• **What you have to do**
Where a record contains a picture, omit the picture and repeat the rest exactly.

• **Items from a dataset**
···
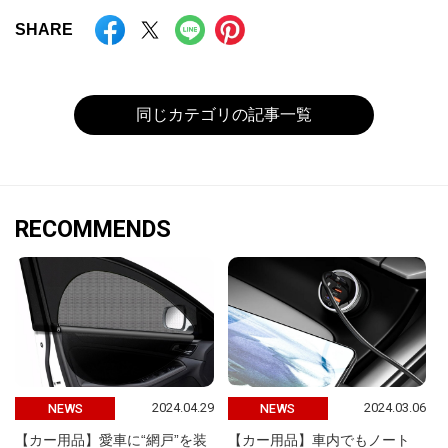
SHARE
同じカテゴリの記事一覧
RECOMMENDS
2024.04.29
2024.03.06
NEWS
NEWS
【カー用品】愛車に“網戸”を装
【カー用品】車内でもノート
···
• **Solution to this task**
SHARE
同じカテゴリの記事一覧
RECOMMENDS
2024.04.29
2024.03.06
NEWS
NEWS
【カー用品】愛車に“網戸”を装
【カー用品】車内でもノート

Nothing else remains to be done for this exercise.